Thursday, May 22, 2025

A cautionary note on 'image' and 'resemblance'


     "The text of Genesis to which Maximus refers[here, namely Gen 1:26,] juxtaposes 'image' and 'resemblance'.  The Gnostics had attributed to these two words a different sense:  the terrestrial, 'hylic' man was fashioned in the image of God; the 'psychic' man, in his resemblance.  It [was] perhaps this usage of the Gnostics that led also Irenaeus, their adversary, into a distinction of sense:  the image comprehends the natural gifts [of] reason [and] self-determination, and is inalienable [(inamisssible)]; the resemblance is given by possession of the Word and participation in the Spirit; lost in Adam, it is restored in Christ.  For Clement of Alexandria and Origen, image and resemblance are linked as power and act, imperfect state and consummation.  Athanasius, by contrast, abandons the Alexandrine tradition anterior [to him] and rejects every distinction between the two notions.  It is the same with Gregory of Nazianzus and with Basil.  In Gregory of Nyssa, the complexity of the question will allow him to say that the image is itself dynamic and that the resemblance is [on the other hand] ontological, [i.e.] not restricted to the operative order [of action alone].  The Antiochenes Theodore of Mopsuestia and Theodoret of Cyrus ignore the distinction [between] the two notions, as does Cyril of Alexandria.  But it becomes once again common after the homily [from the pen] of Pseudo-Gregory of Nyssa, Quid sit ad imaginem et similitudinem.

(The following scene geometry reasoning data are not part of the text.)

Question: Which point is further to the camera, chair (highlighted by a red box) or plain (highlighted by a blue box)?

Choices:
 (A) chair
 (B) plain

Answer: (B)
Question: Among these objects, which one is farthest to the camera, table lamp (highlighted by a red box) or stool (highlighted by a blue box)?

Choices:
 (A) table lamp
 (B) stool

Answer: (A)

     "Many texts of Maximus [the Confessor] give expression to a dynamic straining of the natural image towards the free resemblance. . . .  'He who has allowed [(fait)] his mind to be illuminated [(étinceler)] by the flashes of lightning [(éclairs)] that divine contemplations diffuse, who has occupied his reason in the incessant offering of praise to the Creator, and who has purified his sensibility by means of irreproachable representations, this man adds to the natural good of the image the gnomic good of the resemblance.' . . .

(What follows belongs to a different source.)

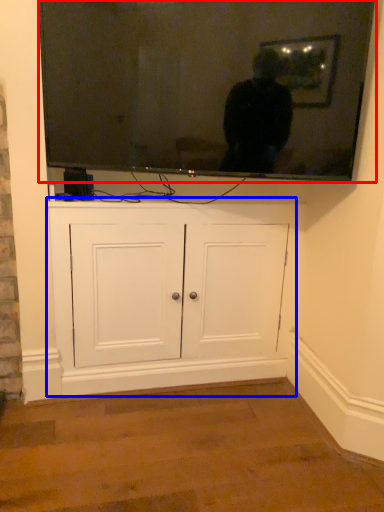 Question: Which point is further to the camera, television (highlighted by a red box) or cabinetry (highlighted by a blue box)?

Choices:
 (A) television
 (B) cabinetry

Answer: (B) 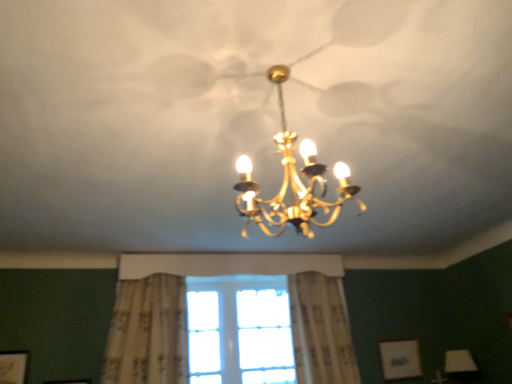 How much space does matte white picture frame at lower right, the 1th picture frame viewed from the back, occupy horizontally?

     "But the word 'image' does not have only, in Maximus, the precise signification that we see in the preceding texts.  The absence of a break in continuity between the image and the resemblance permits him to pass from the one to the other, and to employ [often] the word 'image' [by itself] alone in the sense of resemblance[, and vice versa]. . . .
     "In the dithelite argumentation of the Dispute, [which was also] based on th[is very] text from Genesis, Maximus employs the two words 'image' and 'resemblance', but in a manner out of concord with the others in which he distinguishes the two notions[,] . . . [such that] the image, because it preserves its resemblance to the archetype, is naturally capable of self-determination [and] The resemblance does not signify here something alienable [(amissible)]; it adds nothing, it seems, to the image."

     Marcel Doucet, F.I.C., "La voluntaté humaine du Christ, spécialement en son agonie:  Maximus le Confesseur, interprète de l’écriture," Science et esprit 37, no. 2 (1985):  128-130 (123-159), following mostly W. J. Burghardt, The image of God in man according to Cyril of Alexandria (Woodstock, MD:  Woodstock College Press, 1957).